Resources for domestic violence victims in South Africa

Resources for domestic violence victims in South Africa

Domestic violence is a significant problem that faces both men and women in South Africa. During the national COVID-19 total lockdown of the country, there was an alarming surge in reports of domestic violence from all over the country. Even before lockdown, SA had one of the highest number of violent crimes against women and children, particularly in their own homes.

According to studies by the World Health Organization (WHO), South African women are murdered by their intimate partners five times more than the global average.

The world’s awareness campaign against gender-based violence is imminent. The international campaign to challenge violence against women and girls includes 16 Days of Activism Against Gender-Based Violence and runs every year from 25 November; The International Day for the Elimination of Violence against Women. It ends on 10 December, Human Rights Day.

It is a United Nations campaign.

Statistics

Global Citizen reports that the SA Police Force’s gender-based violence hotline counted a whopping 2,300 received calls in the first five days of lockdown — nearly three times the rate before the lockdown — showing that violence against women had increased and not decreased as previously assumed. It is important to note that the lockdown in SA also prohibited the sale of tobacco and alcohol, which many believed added to the stress in the homes of addicts and raising the rate of domestic violence incidents as a result.

Amidst these reports, there was an increase in reported rapes, with many of the cases being inter-marital, and even family members raping elderly women and young children in their own home.

President Cyril Ramaphosa said in a statement about the increased numbers that: “For public faith in the criminal justice system to be maintained, gender-based violence needs to be treated with the urgency it deserves by our communities working together with our police.” He added that more than half of the country’s women had experienced violence from someone with whom they were in a relationship.

During the lockdown, Gender adviser at the Social Policy Network, Rose Gawaya, said publicly that the government GBV and femicide command centre alone recorded more than 120,000 victims in the first three weeks.

Where can I go if I am being abused?

Abuse isn’t only physical violence. Being screamed and shouted at, controlled with fear and also being financially abused can be damaging to one’s mind and affect you negatively. Verbal abuse is sometimes overlooked, but if you are in a toxic relationship in which someone continually insults and belittles you, you have every right to seek help and leave (although, leaving isn’t always easy).

Family Law explains that acts that count as emotional abuse include controlling the victim’s actions (where they go, what they eat, what they say), withholding information from the victim, deliberately doing something to make the victim feel diminished or embarrassed, isolating the victim from friends and family, implicitly blackmailing the victim by harming others when the victim expresses independence or happiness and denying the victim access to money or other essential resources and necessities.

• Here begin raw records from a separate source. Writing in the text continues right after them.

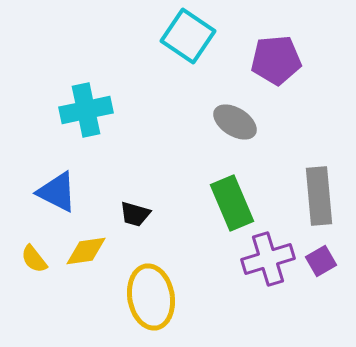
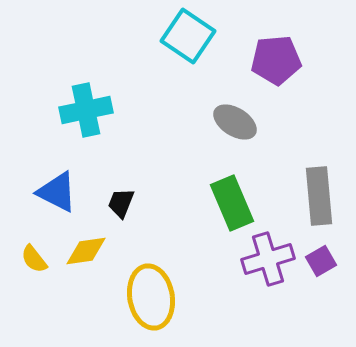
black trapezoid: moved 14 px left, 11 px up; rotated 96 degrees clockwise
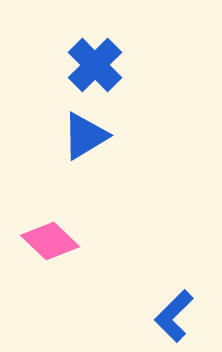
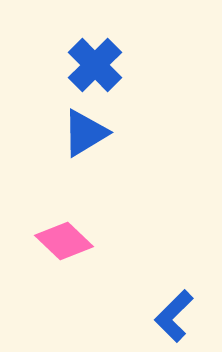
blue triangle: moved 3 px up
pink diamond: moved 14 px right
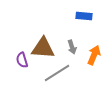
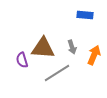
blue rectangle: moved 1 px right, 1 px up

There is a lot that some victims of abuse need to consider before leaving an abusive situation. Many times, the abuser is the breadwinner, and the woman has nowhere else to go (at least not for very long). Religion, social expectations and the feeling of failure can also keep abused women stuck in a marriage or living situation.

It is important to remember that someone who remains in an abusive relationship isn’t stupid. Abusers usually control their victims with fear and threats.

The most dangerous thing that you can do in an abusive relationship is get caught leaving. You have to plan your exodus and have a support team on the outside.

There are quite a few places to go to in SA if you are a victim of domestic violence:

Firstly, call the police if you feel that you are being threatened. The national police number is 10111 or save the direct number of the police station closest to your home to call them directly.

If you are in danger, having the iER app on your phone can alert the proper authorities, as well as a circle of friends and family that you choose to nominate.

FAMSA has offices nationwide and gives counselling to the abused and their families. To find your nearest FAMSA branch, call 011 975 7101, email national@famsa.org.za or visit their website www.famsa.org.za.

Lifeline is a 24-hour counselling service. Call the SA National Counselling Line on 0861 322 322.

People Opposing Women Abuse or POWA provides telephonic counselling and legal support to women experiencing abuse. POWA also accompanies women to court and assists them in completing documents. Call the POWA helpline on 083 765 1235 or visit www.powa.co.za.

TEARS Foundation provides access to crisis intervention, advocacy, counselling and prevention education services for those impacted by domestic violence, sexual assault and child sexual abuse. Confidential services are provided to all victims at no charge! *134*7355# | info@tears.co.za

Legal Aid South Africa offers legal assistance. To locate your nearest Justice Centre, call 0861 053 425 or visit www.legal-aid.co.za.

Rape Crisis offers free, confidential counselling to people who have been raped or sexually assaulted. Call 011 642 4345.